Measure of dispersion can be calculated as:

 
            D = P*L,

 
that means: the more plates and more levels a program has, the more its code is dispersed and the more difficult to read and verify the program code. Obvious that the most efficient program has D = 1 (one plate and one level of program). 

 
Example of calculation:     
Informatica flatting index for session description (Edit Task) has 6 tabs (P=6) and up to 3        level s (L=3) on some tabs.  
 Hence, it’s flatting index F= 1/6; level of visibility V= 1/3; dispersion D=6x3=18.
 
Definitely, some other metrics can be used, but the most important is that we can evaluate in numbers how some tool is convenient for using.
 
Based on these metrics, we can compare different tools and see which of them lets to save more time on programs development and especially, on enhancement.  


Summary 

Multidimensional programming slows down the productivity of programmers during developments, testing, and especially, on software support and its enhancement. Despite that, the using of multidimensional programming grows. It happens because producers of the software not always pay attention on readability the programs and ability of their tool create the most readable programs. Users of such software don’t require a better level of readability the software first of all because of lack of traditions to require readable software or a tool which allows building such software.
 
One of the ways to eliminate the multidimensional programming is measure the level of readability of software.
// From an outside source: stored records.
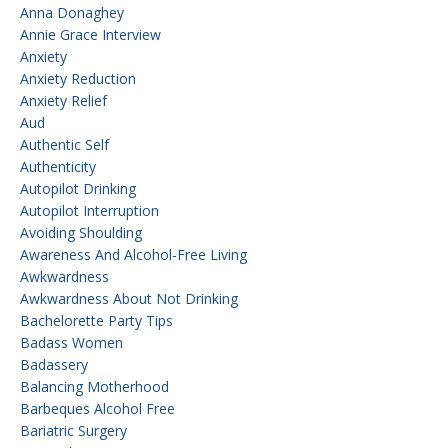
Anna Donaghey
Annie Grace Interview
Anxiety
Anxiety Reduction
Anxiety Relief
Aud
Authentic Self
Authenticity
Autopilot Drinking
Autopilot Interruption
Avoiding Shoulding
Awareness And Alcohol-Free Living
Awkwardness
Awkwardness About Not Drinking
Bachelorette Party Tips
Badass Women
Badassery
Balancing Motherhood
Barbeques Alcohol Free
Bariatric Surgery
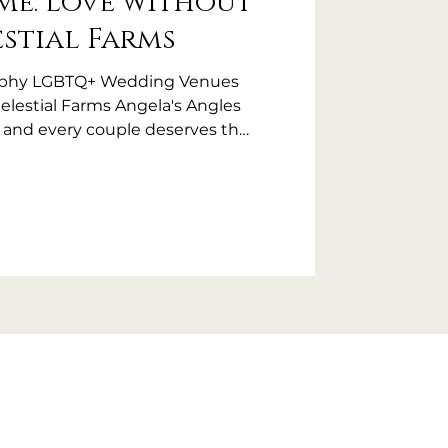
Me: Love without
estial Farms
aphy LGBTQ+ Wedding Venues
Celestial Farms Angela's Angles
, and every couple deserves the
ve dreamed of. It’s
 I'm still receiving calls from
GBTQ+ friendly?”. The fact that
ked this question (and that this
ans that too many couples have
t, or outright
The measurement as a set of some metrics will allow compare the level of readability between different software to see how each of them is efficient for programming. Paying attention at the readability of software and on ability of tool to create readable software will help to increase productivity of programming, and especially, the supporting and enhancement of software. It will help to reduce the expenses on IT that is important for IT users.